The philanthropist and business developer is auctioning off his collection of typewriters used by some of America’s greatest — and most notorious — writers.
Typewriters in the collection include those used by Ernest Hemingway, Truman Capote and the Unabomber Ted Kaczynski. A typewriter once belonging to Tom Hanks — another prominent collector of the anachronistic technology — is also included in the auction lot.
Heritage Auctions has been hired to list the items and coordinate the auction.
A portion of the auction’s proceeds will go toward the Jim Murray Memorial Foundation, a favorite nonprofit of Soboroff’s, which funds scholarships for undergraduate journalism students.
Murray, the Pulitzer-prize winning sportswriter for the Los Angeles Times, sparked Soboroff’s love for typewriters. Soboroff was an avid reader of Murray’s work, and when the writer’s typewriter went up for sale, the business magnate bought it on a whim, having to outbid both the Los Angeles Dodgers and the Times itself.
“The moment I put my hands on Murray’s typewriter, I was hooked,” Soboroff said. He likened the scribe’s equipment to an artist’s paintbrush or a musician’s instrument.
In the years since, that collection has expanded and was once referred to as “The World’s Greatest Typewriter Collection.” Soboroff went on to purchase typewriters once used by the nation’s greatest authors, playwrights, journalists and celebrities.

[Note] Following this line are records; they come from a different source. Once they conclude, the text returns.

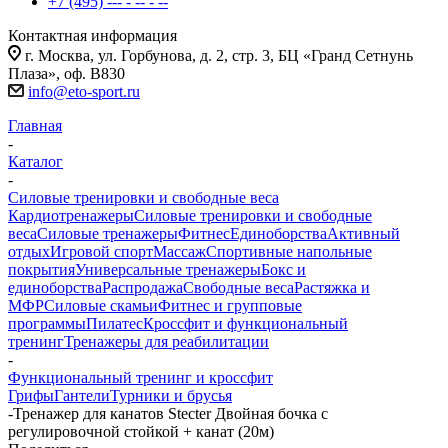
+7 (495) --- - -- - --
Контактная информация
г. Москва, ул. Горбунова, д. 2, стр. 3, БЦ «Гранд Сетнунь
Плаза», оф. В830
info@eto-sport.ru
Главная
-
Каталог
-
Силовые тренировки и свободные веса
Кардиотренажеры
Силовые тренировки и свободные
веса
Силовые тренажеры
Фитнес
Единоборства
Активный
отдых
Игровой спорт
Массаж
Спортивные напольные
покрытия
Универсальные тренажеры
Бокс и
единоборства
Распродажа
Свободные веса
Растяжка и
МФР
Силовые скамьи
Фитнес и групповые
программы
Пилатес
Кроссфит и функциональный
тренинг
Тренажеры для реабилитации
-
Функциональный тренинг и кроссфит
Грифы
Гантели
Турники и брусья
-
Тренажер для канатов Stecter Двойная бочка с
регулировочной стойкой + канат (20м)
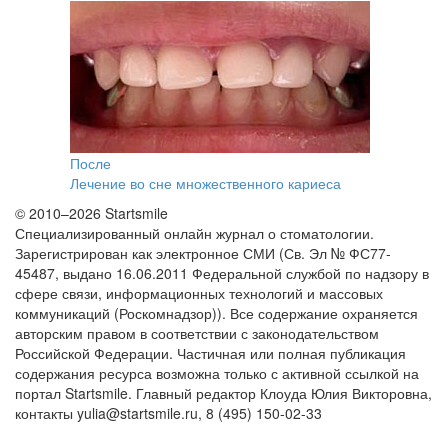
После
Лечение во сне множественного кариеса
© 2010–2026 Startsmile
Специализированный онлайн журнал о стоматологии.
Зарегистрирован как электронное СМИ (Св. Эл № ФС77-
45487, выдано 16.06.2011 Федеральной службой по надзору в
сфере связи, информационных технологий и массовых
коммуникаций (Роскомнадзор)). Все содержание охраняется
авторским правом в соответствии с законодательством
Российской Федерации. Частичная или полная публикация
содержания ресурса возможна только с активной ссылкой на
портал Startsmile. Главный редактор Клоуда Юлия Викторовна,
контакты yulia@startsmile.ru, 8 (495) 150-02-33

One typewriter belonged to the late Playboy founder Hugh Hefner. The Hemingway piece was the same one used by the author to write letters from his estate in Cuba. Jack London’s is unlike any other in the collection, with separate keys for lower and upper case letters no no exclamation point. And there’s even an 1887 Crandall machine that Soboroff says is “the finest condition of any Crandall in the world.”
Last year, Soboroff donated six machines to the Smithsonian’s National Museum of American History, including typewriters once used by John Lennon, Maya Angelou and Orson Welles.
Now the remaining 33 of his treasured artifacts are headed to auction beginning on Friday, including that same Jim Murray piece that ignited Soboroff’s obsession nearly 20 years ago.
All but the Crandall typewriter once belonged to people who were featured on the front page of Time magazine, auction officials said. That was one of the requirements of his collection.
Soboroff retired as president of the LAPD Board of Commissioners in August after a decade on the job. He’s also widely credited with helping spearhead the development of the Staples Center — now Crypto.com Arena — in downtown Los Angeles. But he says this collection of typewriters, which Heritage Auctions calls “unparalleled,” feels like an extension of himself.
“They’ve become part of my identity, something no one else in the world did, and I was lucky enough to be recognized for it,” Soboroff said.
But he admitted that having these pieces of American history sitting in his study didn’t feel quite right.
“That led me to this point, and I hope the people lucky enough to get them will celebrate them more than I can. I believe these typewriters belong to the world,” he said.